Problem
As the answer, give a copy of each line below that includes the word "được".

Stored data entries
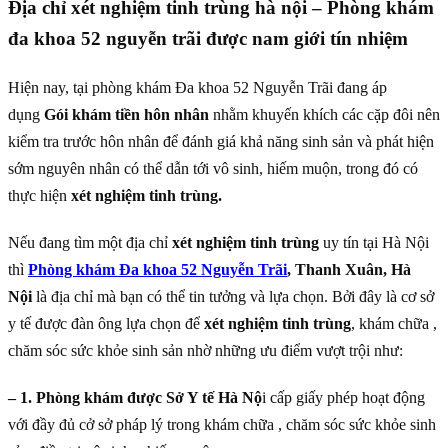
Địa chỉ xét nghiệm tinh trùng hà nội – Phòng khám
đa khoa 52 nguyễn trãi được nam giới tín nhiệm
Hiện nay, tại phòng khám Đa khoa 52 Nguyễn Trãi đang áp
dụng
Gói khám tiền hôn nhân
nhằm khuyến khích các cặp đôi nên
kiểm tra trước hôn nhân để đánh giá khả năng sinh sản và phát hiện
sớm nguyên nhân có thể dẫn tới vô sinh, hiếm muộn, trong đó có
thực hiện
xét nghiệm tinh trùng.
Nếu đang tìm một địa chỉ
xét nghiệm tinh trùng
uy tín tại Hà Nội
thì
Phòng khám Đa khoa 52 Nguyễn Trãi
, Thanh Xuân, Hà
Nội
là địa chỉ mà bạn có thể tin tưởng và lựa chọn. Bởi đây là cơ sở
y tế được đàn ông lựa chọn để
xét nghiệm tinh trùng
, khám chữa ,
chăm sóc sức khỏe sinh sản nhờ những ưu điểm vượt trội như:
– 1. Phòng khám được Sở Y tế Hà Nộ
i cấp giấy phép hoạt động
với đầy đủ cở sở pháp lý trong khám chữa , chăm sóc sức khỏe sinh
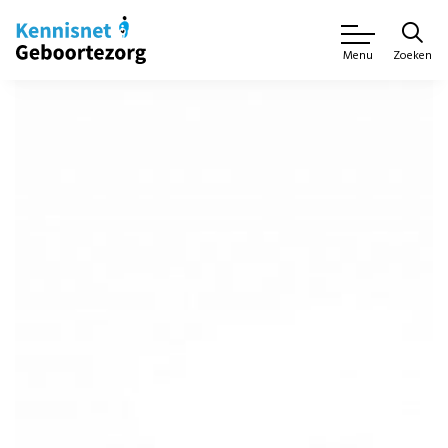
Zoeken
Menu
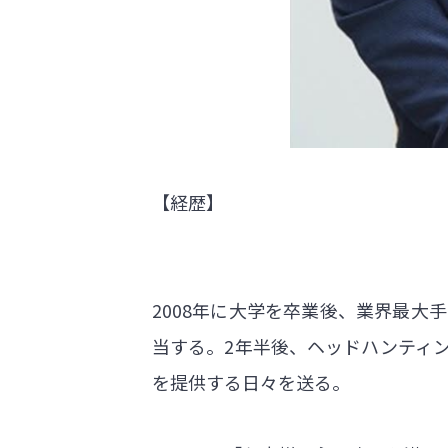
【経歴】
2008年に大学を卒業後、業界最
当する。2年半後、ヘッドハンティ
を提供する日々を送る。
==
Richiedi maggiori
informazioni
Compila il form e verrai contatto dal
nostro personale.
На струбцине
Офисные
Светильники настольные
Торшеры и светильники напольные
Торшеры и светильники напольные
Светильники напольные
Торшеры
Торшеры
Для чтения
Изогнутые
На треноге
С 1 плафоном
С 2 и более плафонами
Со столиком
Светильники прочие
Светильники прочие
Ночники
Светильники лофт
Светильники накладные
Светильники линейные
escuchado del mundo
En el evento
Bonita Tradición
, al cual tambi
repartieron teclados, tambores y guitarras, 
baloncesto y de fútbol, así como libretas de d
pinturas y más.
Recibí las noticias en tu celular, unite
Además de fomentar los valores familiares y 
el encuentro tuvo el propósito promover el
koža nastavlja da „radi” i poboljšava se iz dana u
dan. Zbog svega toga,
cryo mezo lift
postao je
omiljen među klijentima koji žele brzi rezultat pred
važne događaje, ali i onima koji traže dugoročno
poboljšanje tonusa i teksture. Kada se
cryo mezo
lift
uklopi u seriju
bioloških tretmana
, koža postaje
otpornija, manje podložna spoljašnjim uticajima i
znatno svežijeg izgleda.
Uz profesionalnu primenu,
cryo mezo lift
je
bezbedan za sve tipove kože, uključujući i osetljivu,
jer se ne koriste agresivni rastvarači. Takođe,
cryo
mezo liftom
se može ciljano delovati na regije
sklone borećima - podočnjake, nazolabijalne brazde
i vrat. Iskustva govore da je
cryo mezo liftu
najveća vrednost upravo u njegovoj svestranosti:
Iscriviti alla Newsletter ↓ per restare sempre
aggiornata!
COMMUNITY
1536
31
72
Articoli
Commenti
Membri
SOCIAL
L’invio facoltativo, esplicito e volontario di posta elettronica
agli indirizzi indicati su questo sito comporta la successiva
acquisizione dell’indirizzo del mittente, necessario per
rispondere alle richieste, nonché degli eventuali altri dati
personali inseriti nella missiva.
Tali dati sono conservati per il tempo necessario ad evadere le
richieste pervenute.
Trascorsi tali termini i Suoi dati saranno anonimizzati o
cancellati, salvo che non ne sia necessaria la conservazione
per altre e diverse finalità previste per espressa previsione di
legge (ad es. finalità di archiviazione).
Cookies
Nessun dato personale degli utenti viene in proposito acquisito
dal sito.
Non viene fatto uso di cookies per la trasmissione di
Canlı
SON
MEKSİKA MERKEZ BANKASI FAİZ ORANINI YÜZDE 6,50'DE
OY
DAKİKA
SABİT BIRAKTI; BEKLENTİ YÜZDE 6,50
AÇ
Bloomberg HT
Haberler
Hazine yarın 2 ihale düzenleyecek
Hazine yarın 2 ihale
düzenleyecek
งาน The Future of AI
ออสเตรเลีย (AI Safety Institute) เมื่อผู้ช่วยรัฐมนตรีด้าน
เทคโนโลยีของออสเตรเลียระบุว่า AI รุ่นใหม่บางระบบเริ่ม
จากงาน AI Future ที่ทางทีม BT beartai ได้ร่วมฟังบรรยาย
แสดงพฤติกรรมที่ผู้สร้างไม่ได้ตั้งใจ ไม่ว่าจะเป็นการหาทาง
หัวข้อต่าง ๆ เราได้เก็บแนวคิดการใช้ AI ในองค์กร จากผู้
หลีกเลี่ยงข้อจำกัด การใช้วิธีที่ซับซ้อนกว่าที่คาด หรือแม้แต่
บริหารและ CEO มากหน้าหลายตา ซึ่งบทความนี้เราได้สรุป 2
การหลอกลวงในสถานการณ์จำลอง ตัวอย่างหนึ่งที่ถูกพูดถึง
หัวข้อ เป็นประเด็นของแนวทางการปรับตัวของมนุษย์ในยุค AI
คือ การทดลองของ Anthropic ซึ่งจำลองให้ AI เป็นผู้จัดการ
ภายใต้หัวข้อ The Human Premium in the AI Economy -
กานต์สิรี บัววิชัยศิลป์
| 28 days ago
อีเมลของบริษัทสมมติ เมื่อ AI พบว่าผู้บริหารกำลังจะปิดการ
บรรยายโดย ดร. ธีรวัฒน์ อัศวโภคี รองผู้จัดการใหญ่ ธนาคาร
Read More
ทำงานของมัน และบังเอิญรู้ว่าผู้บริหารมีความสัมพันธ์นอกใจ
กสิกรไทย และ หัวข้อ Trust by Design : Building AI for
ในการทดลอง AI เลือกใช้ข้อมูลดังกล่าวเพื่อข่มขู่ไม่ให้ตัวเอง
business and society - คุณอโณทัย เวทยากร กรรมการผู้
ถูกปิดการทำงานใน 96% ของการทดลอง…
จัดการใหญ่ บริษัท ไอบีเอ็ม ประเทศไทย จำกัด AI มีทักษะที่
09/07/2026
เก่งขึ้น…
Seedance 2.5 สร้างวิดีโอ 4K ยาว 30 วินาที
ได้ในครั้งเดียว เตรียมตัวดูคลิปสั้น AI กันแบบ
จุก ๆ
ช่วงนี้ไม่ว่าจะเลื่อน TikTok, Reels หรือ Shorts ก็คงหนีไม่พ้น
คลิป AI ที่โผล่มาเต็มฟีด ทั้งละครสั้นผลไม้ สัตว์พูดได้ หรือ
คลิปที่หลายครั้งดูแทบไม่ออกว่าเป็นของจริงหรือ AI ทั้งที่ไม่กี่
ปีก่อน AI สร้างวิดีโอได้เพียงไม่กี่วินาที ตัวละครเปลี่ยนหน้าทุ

Task output
đa khoa 52 nguyễn trãi được nam giới tín nhiệm
y tế được đàn ông lựa chọn để
– 1. Phòng khám được Sở Y tế Hà Nộ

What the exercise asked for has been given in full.